## Material to process
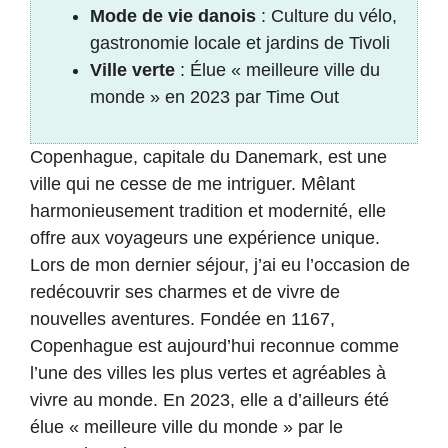
Mode de vie danois
: Culture du vélo,
gastronomie locale et jardins de Tivoli
Ville verte
: Élue « meilleure ville du
monde » en 2023 par Time Out
Copenhague, capitale du Danemark, est une
ville qui ne cesse de me intriguer. Mêlant
harmonieusement tradition et modernité, elle
offre aux voyageurs une expérience unique.
Lors de mon dernier séjour, j’ai eu l’occasion de
redécouvrir ses charmes et de vivre de
nouvelles aventures. Fondée en 1167,
Copenhague est aujourd’hui reconnue comme
l’une des villes les plus vertes et agréables à
vivre au monde. En 2023, elle a d’ailleurs été
élue « meilleure ville du monde » par le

## Exercise instructions
Lines from the one containing "offre aux voyageurs une expérience unique." through the end of the data above must be written out exactly, and no other lines are needed.

## Finished exercise
offre aux voyageurs une expérience unique.
Lors de mon dernier séjour, j’ai eu l’occasion de
redécouvrir ses charmes et de vivre de
nouvelles aventures. Fondée en 1167,
Copenhague est aujourd’hui reconnue comme
l’une des villes les plus vertes et agréables à
vivre au monde. En 2023, elle a d’ailleurs été
élue « meilleure ville du monde » par le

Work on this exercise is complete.